Even as he dashed hopes of an early return to the skies for his airline's flagship fleet of Airbus A380s, Qantas chief executive Alan Joyce last night turned vice to virtue.
Qantas may be taking a hammering on the stockmarket, analysts may be warning of a heavy hit to its global brand, passengers may still be struggling to get home, and the costs may still be rising.
But to Joyce, the airline's response to the series of blows it has suffered since the first A380 it put into service two years ago limped, trailing smoke, back to Singapore last week has burnished its reputation.
He said the number of passengers who had said they would "absolutely" be flying Qantas again - he claimed some said they would only fly Qantas in the future - demonstrated the regard they held for the airline.
"I think a lot of our customers see, with Qantas grounding [its six A380] aircraft despite the commercial and financial implications, that this shows our commitment to safety," Joyce said yesterday.
"Again, I think it's a credit to our organisation that we're putting safety before anything else."
Those commercial and financial implications are likely to be daunting.
Apart from the operational losses and the cost of housing thousands of passengers in hotels in Singapore, Los Angeles and London, and the implications of diverting some flights and chartering others, Qantas shares have dived about 3 per cent since the casing of one of QF32's engines disintegrated over the Indonesian island of Batam.
Qantas shares have fallen from A$2.89 on Thursday to A$2.79 at the close of trading yesterday.
Joyce said the most likely cause was a materials failure or a design flaw in the huge Rolls-Royce Trent 900 engine, which could land the British manufacturer with a huge legal bill.
For the present Joyce said the focus was on finding the problem and that any consideration of compensation was much further down the track.
But the real news that Joyce announced yesterday was that, despite hopes of a rapid return to service of the airline's five other A380s, the fleet would remain on the ground for at least another three days after engineers discovered oil leaks in the turbine area of three engines on three different A380s.
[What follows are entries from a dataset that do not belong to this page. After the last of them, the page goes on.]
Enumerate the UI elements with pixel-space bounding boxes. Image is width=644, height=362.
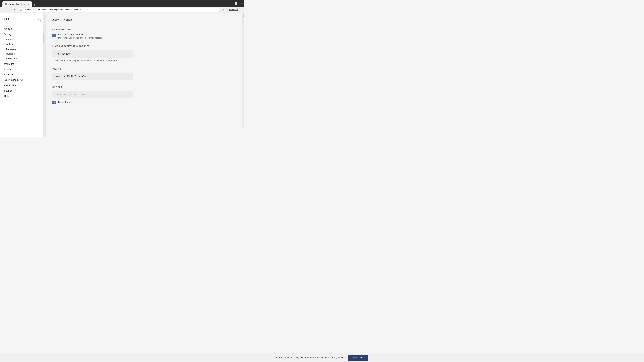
subscription-discount-dropdown[interactable]: First Payment ❳	[52, 50, 133, 58]
lock-icon: 🔒	[20, 9, 22, 11]
starts-date-value: November 25, 2023 at 4:03am	[56, 75, 87, 78]
sidebar: Un Website Selling Products Orders Disco…	[0, 13, 44, 137]
restore-button[interactable]: ⬜	[234, 2, 238, 5]
star-icon[interactable]: ☆	[222, 8, 224, 11]
active-tab[interactable]: My Mood Joy One ×	[2, 1, 32, 7]
sidebar-scrollbar-thumb[interactable]	[44, 33, 44, 43]
address-bar[interactable]: 🔒 gar-chrysalis.squarespace.com/config/c…	[18, 8, 221, 12]
sidebar-toggle-icon[interactable]: ⊡	[226, 8, 228, 11]
url-text: gar-chrysalis.squarespace.com/config/com…	[23, 8, 82, 11]
separator-scrollbar	[44, 13, 46, 137]
sidebar-navigation: Website Selling Products Orders Discount…	[0, 24, 44, 132]
sidebar-item-help[interactable]: Help	[0, 93, 44, 99]
sidebar-header: Un	[0, 13, 44, 24]
app-container: Un Website Selling Products Orders Disco…	[0, 13, 244, 137]
svg-point-1	[38, 18, 40, 20]
content-area: SAVE CANCEL CUSTOMER LIMIT ✓ Limit One P…	[46, 13, 244, 137]
svg-text:Un: Un	[5, 18, 8, 21]
tab-title: My Mood Joy One	[8, 3, 25, 5]
learn-more-link[interactable]: Learn more	[106, 59, 117, 62]
content-inner: SAVE CANCEL CUSTOMER LIMIT ✓ Limit One P…	[46, 13, 197, 124]
sidebar-item-settings[interactable]: Settings	[0, 88, 44, 93]
limit-one-label-group: Limit One Per Customer Discount can be u…	[58, 33, 103, 39]
save-button[interactable]: SAVE	[52, 18, 60, 22]
sidebar-item-acuity-scheduling[interactable]: Acuity Scheduling	[0, 77, 44, 83]
subscription-discounts-label: LIMIT SUBSCRIPTION DISCOUNTS	[52, 45, 190, 47]
back-button[interactable]: ←	[2, 8, 6, 11]
refresh-button[interactable]: ↻	[13, 8, 17, 11]
sidebar-item-asset-library[interactable]: Asset Library	[0, 83, 44, 88]
browser-tabs: My Mood Joy One × +	[2, 0, 37, 7]
browser-nav: ← → ↻ 🔒 gar-chrysalis.squarespace.com/co…	[0, 7, 244, 13]
starts-date-field[interactable]: November 25, 2023 at 4:03am	[52, 72, 133, 80]
sidebar-item-products[interactable]: Products	[0, 37, 44, 42]
search-button[interactable]	[38, 17, 41, 22]
sidebar-item-selling[interactable]: Selling	[0, 31, 44, 37]
starts-label: STARTS	[52, 68, 190, 70]
limit-one-label: Limit One Per Customer	[58, 33, 103, 36]
browser-chrome: My Mood Joy One × + — ⬜ ✕	[0, 0, 244, 7]
incognito-badge: Incognito	[229, 8, 238, 11]
main-scrollbar-thumb[interactable]	[242, 15, 244, 17]
sidebar-item-discounts[interactable]: Discounts	[0, 46, 44, 51]
scroll-up-arrow[interactable]: ▲	[242, 13, 244, 14]
forward-button[interactable]: →	[8, 8, 12, 11]
chevron-down-icon: ❳	[128, 52, 130, 55]
tab-favicon	[5, 3, 7, 5]
sidebar-item-marketing[interactable]: Marketing	[0, 61, 44, 66]
expires-label: EXPIRES	[52, 86, 190, 88]
more-options-icon[interactable]: ⋮	[240, 8, 242, 11]
never-expires-checkmark-icon: ✓	[53, 102, 55, 104]
limit-one-desc: Discount can be used once per email addr…	[58, 36, 103, 39]
starts-section: STARTS November 25, 2023 at 4:03am	[52, 68, 190, 80]
squarespace-logo[interactable]: Un	[3, 16, 10, 23]
sidebar-item-contacts[interactable]: Contacts	[0, 66, 44, 72]
expires-date-placeholder: December 2, 2023 at 11:59pm	[56, 93, 87, 96]
never-expires-label-group: Never Expires	[58, 101, 73, 104]
minimize-button[interactable]: —	[230, 2, 232, 5]
subscription-discount-description: This discount will only apply towards th…	[52, 59, 190, 62]
sidebar-scroll-down[interactable]: ▼	[0, 132, 44, 137]
sidebar-item-orders[interactable]: Orders	[0, 42, 44, 46]
expires-date-field[interactable]: December 2, 2023 at 11:59pm	[52, 91, 133, 98]
close-window-button[interactable]: ✕	[240, 2, 242, 5]
sidebar-item-selling-tools[interactable]: Selling Tools	[0, 56, 44, 61]
new-tab-button[interactable]: +	[32, 3, 37, 7]
never-expires-label: Never Expires	[58, 101, 73, 103]
svg-line-2	[40, 19, 41, 20]
sidebar-item-analytics[interactable]: Analytics	[0, 72, 44, 77]
never-expires-row: ✓ Never Expires	[52, 101, 190, 104]
browser-extras: ☆ ⊡ Incognito ⋮	[222, 8, 242, 11]
sidebar-item-website[interactable]: Website	[0, 26, 44, 31]
checkmark-icon: ✓	[53, 34, 55, 36]
customer-limit-label: CUSTOMER LIMIT	[52, 28, 190, 30]
limit-one-per-customer-row: ✓ Limit One Per Customer Discount can be…	[52, 33, 190, 39]
tab-close-button[interactable]: ×	[28, 3, 30, 5]
never-expires-checkbox[interactable]: ✓	[52, 101, 56, 104]
form-toolbar: SAVE CANCEL	[52, 17, 190, 22]
customer-limit-section: CUSTOMER LIMIT ✓ Limit One Per Customer …	[52, 28, 190, 39]
limit-one-checkbox[interactable]: ✓	[52, 33, 56, 37]
subscription-discounts-section: LIMIT SUBSCRIPTION DISCOUNTS First Payme…	[52, 45, 190, 62]
main-scrollbar: ▲	[242, 13, 244, 128]
cancel-button[interactable]: CANCEL	[64, 18, 74, 22]
expires-section: EXPIRES December 2, 2023 at 11:59pm ✓ Ne…	[52, 86, 190, 104]
sidebar-scrollbar	[43, 13, 44, 137]
dropdown-selected-value: First Payment	[56, 52, 70, 55]
sidebar-item-invoicing[interactable]: Invoicing	[0, 51, 44, 56]
separator-thumb	[45, 13, 46, 14]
"Qantas will not return its A380 fleet to service until confident the issues have been identified and resolved," Joyce said.
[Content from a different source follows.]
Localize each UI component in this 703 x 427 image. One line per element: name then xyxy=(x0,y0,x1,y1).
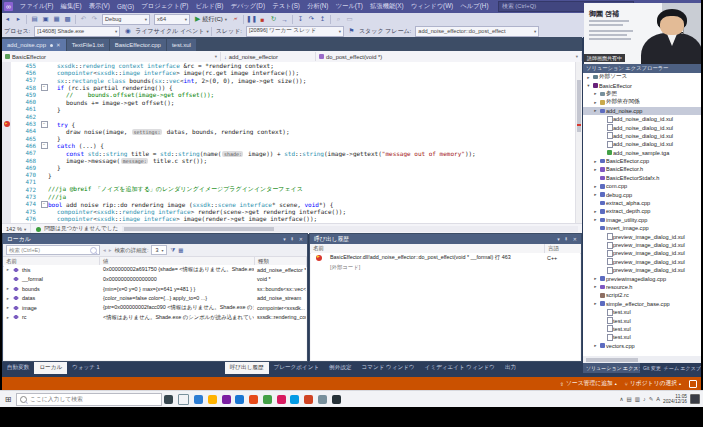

Joyce had earlier told ABC radio that checks recommended by Rolls-Royce had uncovered problems with three A380 engines, found on A380s parked at Sydney and Los Angeles.
"On three of the engines what we have found is slight anomalies - oil where oil shouldn't be on the engines - and we are just trying to check what the cause of that could be," he said.
"These are new engines on new aircraft.
"They shouldn't have these issues at this stage so it's given us an indication of an area for us to focus on."
The affected engines will be replaced.
The A380's engine failure was important because it was the first of its kind to affect the world's largest airliner, and because it was "uncontained" - meaning that it led to the fragmentation of the casing.
Debris punched holes in the wing, the outer engine on the same wing could not be shut down as a result, and parts of the engine crashed down on Batam, some close to built-up areas.
Worse for Qantas, the drama aboard QF32 not only caught global attention, but was followed the next day by a warning light on another of its jets forcing it to make a priority landing at London's Heathrow airport, and on Saturday by another engine failure on a Boeing 747 flying out of Singapore.
The commercial, engineering and public relations problems have been compounded by industrial sniping, with Qantas exchanging shots with the Licensed Aircraft Engineers Association over implications that the airline is compromising safety by sending maintenance work overseas.
Yesterday the Australian and International Pilots Association joined the fray, claiming that the professionalism and skill that had ensured the airliners' safe returns was being put at risk by cost-cutting.
Passengers, meanwhile, are still trying to get home.
"We will look after passengers in light of our status as a premium airline," Joyce said.
The airline is diverting airliners and using chartered jets for extra services to Los Angeles, and yesterday expected to clear the backlog there last night, local time.